PROBLEM TO WORK ON:
The required result is a copy of each line below in which "shame" appears.

DATA EXTRACTS:
^^^^^^^^

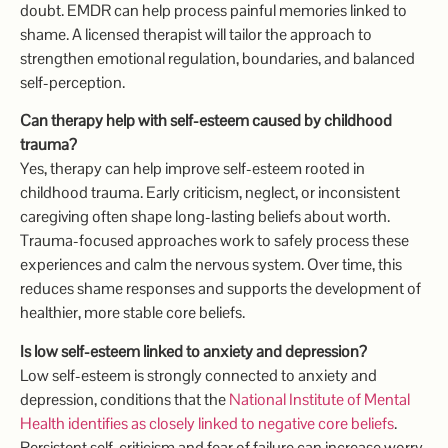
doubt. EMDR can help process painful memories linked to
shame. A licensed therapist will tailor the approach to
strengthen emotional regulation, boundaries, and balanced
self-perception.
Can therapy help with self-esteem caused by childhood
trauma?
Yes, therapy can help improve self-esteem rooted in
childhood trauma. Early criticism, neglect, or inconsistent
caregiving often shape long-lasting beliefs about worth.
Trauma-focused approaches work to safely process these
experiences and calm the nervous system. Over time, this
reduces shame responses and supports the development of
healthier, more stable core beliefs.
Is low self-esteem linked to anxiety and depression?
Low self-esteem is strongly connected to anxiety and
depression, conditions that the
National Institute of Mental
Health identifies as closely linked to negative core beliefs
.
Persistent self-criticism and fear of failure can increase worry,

^^^^^^^^

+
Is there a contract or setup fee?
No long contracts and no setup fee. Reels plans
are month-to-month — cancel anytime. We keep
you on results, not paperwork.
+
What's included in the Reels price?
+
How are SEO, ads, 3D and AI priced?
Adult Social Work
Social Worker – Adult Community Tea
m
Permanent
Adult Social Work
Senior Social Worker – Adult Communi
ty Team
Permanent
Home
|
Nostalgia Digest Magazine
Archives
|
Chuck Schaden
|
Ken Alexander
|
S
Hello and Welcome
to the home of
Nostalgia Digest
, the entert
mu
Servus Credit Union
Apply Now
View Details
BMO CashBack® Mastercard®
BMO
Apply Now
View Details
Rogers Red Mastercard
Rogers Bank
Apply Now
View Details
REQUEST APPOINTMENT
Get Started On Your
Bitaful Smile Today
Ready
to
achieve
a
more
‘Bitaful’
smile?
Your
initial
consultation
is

^^^^^^^^

RESPONSE BOX:
shame. A licensed therapist will tailor the approach to
reduces shame responses and supports the development of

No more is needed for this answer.